Título: Até Tenda Cabocla Jurema foi ludibriada
Autor: Brunet, Daniel; Menezes, Maiá
Fonte: O Globo, 17/07/2008, O País, p. 3

Entidades carentes não viram a cor dos milhões liberados em nome delas.

Os R$60,9 milhões desviados dos cofres públicos pelo esquema das ONGs eram destinados a ações de saúde em comunidades carentes, mas não chegaram nem perto de onde deveriam. Em Nova Iguaçu e Nilópolis, na Baixada Fluminense, por exemplo, uma creche e uma igreja evangélica incluídas na lista de beneficiados com verba do governo do estado na gestão Rosinha Garotinho (PMDB) não viram a cor do dinheiro e funcionam em condições precárias. E há também o caso da Associação Cívica, Cultural e Beneficente Projeto Missões de Vida, que teria recebido R$1,7 milhão do governo do estado. O endereço da entidade é na Avenida Pastor Martin Luther King 12.745, na Pavuna. Lá, no entanto, funcionam uma lan house e uma confecção de roupas.

- Nunca ouvi falar dessa instituição.
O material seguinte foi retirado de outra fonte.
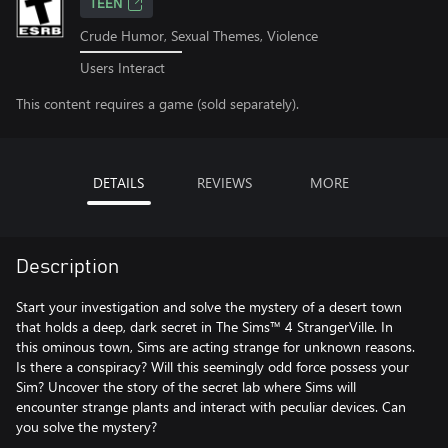
TEEN
Crude Humor, Sexual Themes, Violence
Users Interact
This content requires a game (sold separately).
DETAILS
REVIEWS
MORE
Description
Start your investigation and solve the mystery of a desert town
that holds a deep, dark secret in The Sims™ 4 StrangerVille. In
this ominous town, Sims are acting strange for unknown reasons.
Is there a conspiracy? Will this seemingly odd force possess your
Sim? Uncover the story of the secret lab where Sims will
encounter strange plants and interact with peculiar devices. Can
you solve the mystery?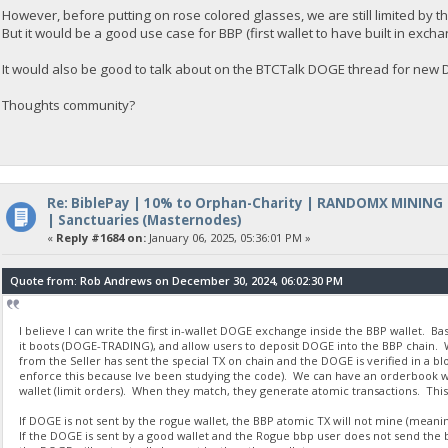
However, before putting on rose colored glasses, we are still limited by t
But it would be a good use case for BBP (first wallet to have built in excha
It would also be good to talk about on the BTCTalk DOGE thread for ne
Thoughts community?
Re: BiblePay | 10% to Orphan-Charity | RANDOMX MINING
| Sanctuaries (Masternodes)
«
Reply #1684 on:
January 06, 2025, 05:36:01 PM »
Quote from: Rob Andrews on December 30, 2024, 06:02:30 PM
I believe I can write the first in-wallet DOGE exchange inside the BBP wallet. B
it boots (DOGE-TRADING), and allow users to deposit DOGE into the BBP chain. W
from the Seller has sent the special TX on chain and the DOGE is verified in a b
enforce this because Ive been studying the code). We can have an orderbook with
wallet (limit orders). When they match, they generate atomic transactions. This
If DOGE is not sent by the rogue wallet, the BBP atomic TX will not mine (meaning
If the DOGE is sent by a good wallet and the Rogue bbp user does not send the b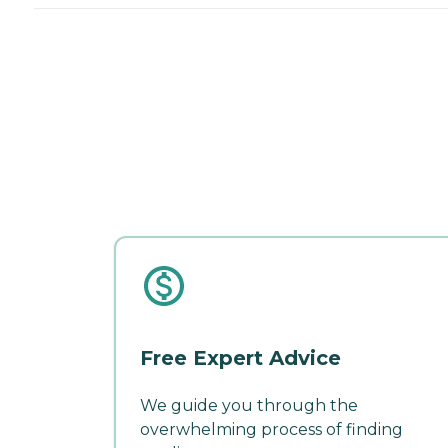
Free Expert Advice
We guide you through the
overwhelming process of finding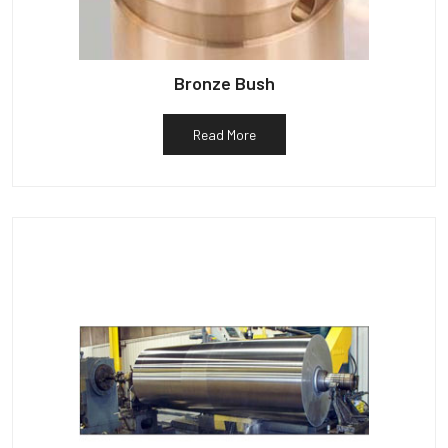
Bronze Bush
Read More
Ninguém da associação apareceu por aqui - disse Luis Alberto Mattos, dono da fábrica de vestuário.

Na Rua Roxo 235/101, no bairro Marapicu, em Nova Iguaçu, fica o Centro Integrado Sol Brilhante (CISB), que, segundo as investigações do Ministério Público, deveria ter recebido cerca de R$1 milhão. Localizada no Conjunto Dom Bosco - região dominada por traficantes -, e com instalações improvisadas, a entidade, atualmente, depende de doações para atender 64 crianças, de seis meses a 13 anos, da creche à alfabetização. Telhado à mostra e paredes com rachaduras e infiltrações compõem o cenário desolador. O mobiliário e as instalações elétricas também estão em mau estado de conservação. As divisórias entre a única sala de aula, o berçário, o refeitório e a cozinha são de restos de móveis.
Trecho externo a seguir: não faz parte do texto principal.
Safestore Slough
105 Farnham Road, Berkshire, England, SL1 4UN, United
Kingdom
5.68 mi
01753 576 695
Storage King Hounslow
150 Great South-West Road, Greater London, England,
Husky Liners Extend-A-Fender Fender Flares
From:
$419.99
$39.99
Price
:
Igreja com capacidade para 30 fiéis que assistem aos cultos em cadeiras de plástico

Em seu depoimento ao Ministério Público, a diretora da CISB, Sandra Borges, contou que recebeu das ONGs Alternativa Social e Projeto Filipenses, em um escritório da Avenida Rio Branco, no Centro do Rio, parcelas de apenas R$300, R$500, R$700 e R$900. Foram de oito a dez pagamentos ao longo de 2006.

- Ficamos desconfiados porque não eram pagamentos constantes. Aguardamos a assinatura de contrato que eles prometiam e isso não aconteceu. Demos toda a nossa documentação. Aqui é uma área de risco, e dependemos de doações. Lutamos com muitas dificuldades. Essas crianças passam necessidades. Se eu recebesse R$1 milhão, minha creche não estaria desse jeito. De uma hora para outra ficamos sem chão. Não esperávamos essa bomba - afirmou a presidente da instituição filantrópica, Sandra Borges.
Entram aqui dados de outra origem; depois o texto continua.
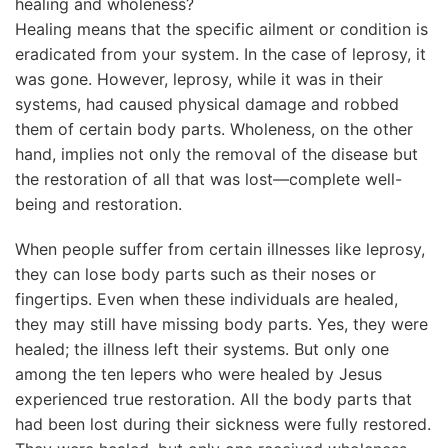
healing and wholeness?
Healing means that the specific ailment or condition is
eradicated from your system. In the case of leprosy, it
was gone. However, leprosy, while it was in their
systems, had caused physical damage and robbed
them of certain body parts. Wholeness, on the other
hand, implies not only the removal of the disease but
the restoration of all that was lost—complete well-
being and restoration.
When people suffer from certain illnesses like leprosy,
they can lose body parts such as their noses or
fingertips. Even when these individuals are healed,
they may still have missing body parts. Yes, they were
healed; the illness left their systems. But only one
among the ten lepers who were healed by Jesus
experienced true restoration. All the body parts that
had been lost during their sickness were fully restored.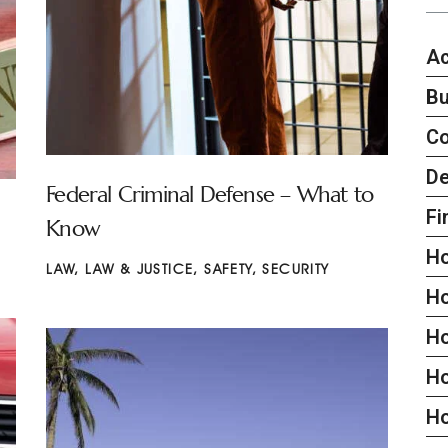
Ac
Bu
C
De
Federal Criminal Defense – What to
Fi
Know
H
LAW
,
LAW & JUSTICE
,
SAFETY
,
SECURITY
H
H
Ho
H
A Igreja Pentecostal Restaurada por Cristo, na Travessa Giovania Santana Drumont 44, casa 1, no Centro de Nilópolis, teria direito a R$1,2 milhão. O humilde templo, no entanto, tem capacidade para apenas 40 fiéis, que se acomodam em cadeiras de plástico para assistirem aos cultos às terças e quintas-feiras e aos domingos. Também em depoimento ao Ministério Público, o pastor Sidclei Jacomo disse que recebia de R$500 a R$1 mil e que esteve na agência do Itaú, em Botafogo, nove vezes em 2006. Ele recebeu ainda das ONGs panfletos sobre saúde para distribuir na igreja e camisetas com alertas contra doenças.

- Sabia que ia dar confusão. Tudo era feito em sigilo. Eu me senti prejudicado. Foi uma falcatrua com a gente. Fazemos um trabalho social para ajudar famílias carentes, com doações de roupas e alimentos - disse Jacomo.

Já Jussara Maranhão, responsável pela Tenda Cabocla Jurema, em Campo Grande, na Zona Oeste, contou ao Ministério Público que assinou apenas um papel em branco que seria para regularizar a situação do templo espírita na Receita Federal. Mas a assinatura, segundo ela, apareceu em cinco cheques, num total de R$540 mil.